When my masterpiece was done, I stepped back expecting them to admire it. They blinked at it for a minute and then skipped off to chase a sea gull. I felt so awful when I realized that I robbed them of the joy of sand castle building. I called them over to bull doze it—which they loved—and encouraged them to build their own castle.
We control others or activities because we…
*want to achieve a particular outcome. In our case, I saw in my mind what was the perfect sand castle. I forgot that the ultimate goal was for the kids to have fun not craft a wondrous edifice.
*lack faith in others. We believe that we can do a better job than others. Or that others will not catch our “vision” of what we want. Micro-managers in the office and business owners who can’t delegate are guilty of this.
*really believe that our way is the best way. There is a measure of egotism at work here. Egotists see only their own perceptions. There are many perceptions to consider in life, but egotists are concerned with only their own. That’s too bad because they often miss the creative, mind-expanding input that comes when more than one brain is involved in a project. There are times when being in charge is called for. But even a wise leader knows to consider the input of others.
If you’re controlling, you should know that your life will be more peaceful and less stressful if you let go. There are some things that you shouldn’t control. Some things you should relinquish control over include…
*your spouse. This is a main cause of marital misery. Some spouses honestly feel that their mates need constant direction and guidance, but it isn’t true. You must understand that everyone has the right to live his or her own way, to do things in the manner in which he or she chooses even if it does not meet your standards, expectations or values. Some husbands or wives are like dictators, demanding and directing. It is very demeaning and unpleasant.
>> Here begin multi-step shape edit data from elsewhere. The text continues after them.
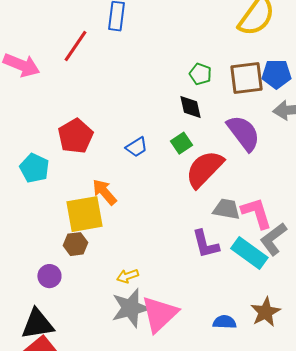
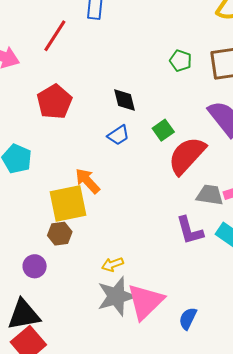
black diamond: (190, 107) -> (124, 100), moved
red pentagon: (75, 136) -> (55, 102), moved
blue semicircle: (224, 322) -> (188, 319), moved, turned -65

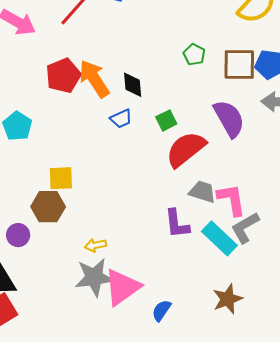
orange arrow: (87, 181) -> (94, 79), moved, size x1.4
yellow square: (68, 203) -> (61, 178), size x0.7
brown hexagon: (60, 234) -> (48, 207), size x1.4

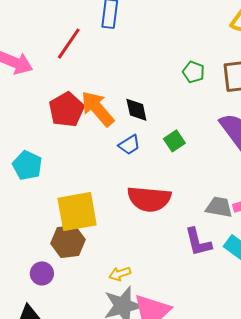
red semicircle: (186, 149) -> (149, 199), moved, turned -129
yellow square: (61, 178) -> (77, 212), size x1.6

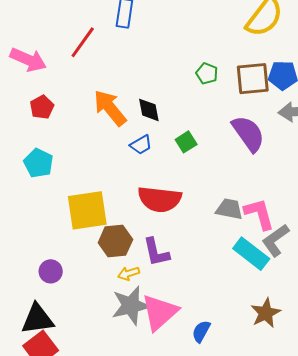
red pentagon: (66, 110) -> (42, 107), moved, size x0.7
brown hexagon: (68, 242) -> (115, 241), moved
purple L-shape: (198, 242) -> (156, 252), moved

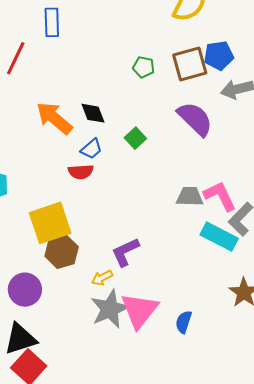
red semicircle: (160, 199) -> (81, 172), moved, size x0.6
brown hexagon: (115, 241) -> (62, 252), moved
purple L-shape: (156, 252) -> (125, 252), turned 88
purple circle: (51, 271) -> (25, 290), size x1.4

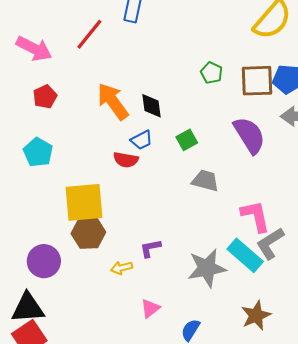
gray trapezoid: (190, 197) -> (205, 181), moved
purple L-shape: (125, 252) -> (150, 248), size x0.7
gray star: (110, 309) -> (207, 268), moved
pink triangle: (139, 310) -> (150, 308), size x0.5

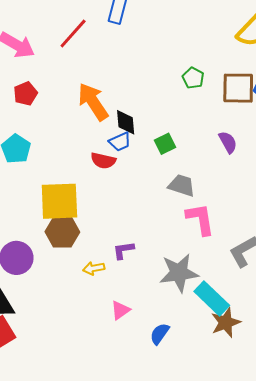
black diamond: (152, 106) -> (126, 122), moved
purple semicircle: (249, 135) -> (228, 142), size x0.6
pink L-shape: (255, 216) -> (200, 219), moved
cyan rectangle: (245, 255) -> (212, 298), moved

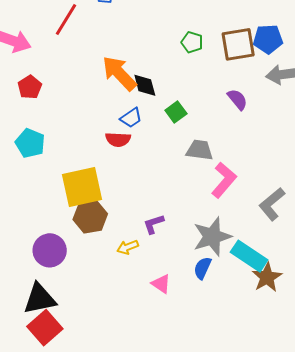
orange arrow: (93, 102) -> (119, 73), moved
black diamond: (126, 122) -> (145, 85), moved
pink L-shape: (200, 219) -> (224, 180), turned 60
pink triangle: (120, 310) -> (161, 284), turned -40
blue semicircle: (160, 334) -> (203, 268), moved

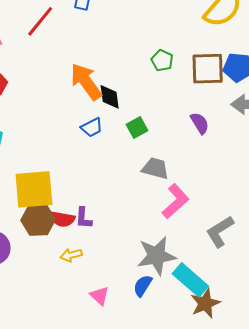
red semicircle: (118, 139) -> (62, 219), moved
purple L-shape: (154, 224) -> (84, 218), moved, turned -75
You should know that spouses, like defiant teenagers, will find ways to rebel. You should not be in control of your spouse.
*your children. Your job as a parent is to protect, guide, teach and love. That is how to nurture a little human being with a mind of his own. It is not your right to control or manipulate his thoughts or behavior. Teach proper behavior and help him develop his own mind and talents. Let him learn how his behavior affects his world, but don’t control his every move as though he were a puppet. This tactic will lead to resentment, rebellion and a very sad parent-child relationship.
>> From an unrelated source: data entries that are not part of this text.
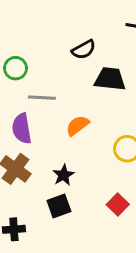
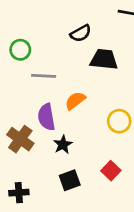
purple semicircle: (22, 129) -> (46, 117), moved
black square: (59, 206) -> (70, 180), moved

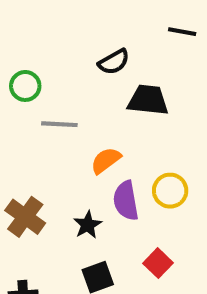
purple semicircle: (46, 117) -> (126, 201), moved

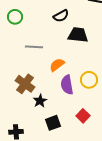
green circle: (25, 86) -> (15, 17), moved
brown cross: (25, 217) -> (25, 84), moved
black star: (88, 225) -> (40, 101), moved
*other people, including friends and employees. Coercion is a bad professional tactic to use on employees. They’re human beings who will work harder for a boss they like and respect. A controlling boss implies that she does not have faith in her employees to do a good job. Give people a chance to grow and prove their worth. As for controlling your friends, well, they won’t stick around long if you persist. Controlling service providers like restaurant workers is unacceptable, too. They deserve your respect. Your measly tip could never cover the cost of verbal abuse and rudeness.
*life’s unexpected moments. Life happens. Some of the best moments are unscripted. It must be dull to control every aspect of your life and know the outcome.
When things don’t go your way, and the results aren’t what you’d hoped, learn to accept what life has in store for you. Everything happens for a reason, I believe. Let life lead you on occasion and face the new path with curious anticipation. It is always an opportunity for your growth and learning.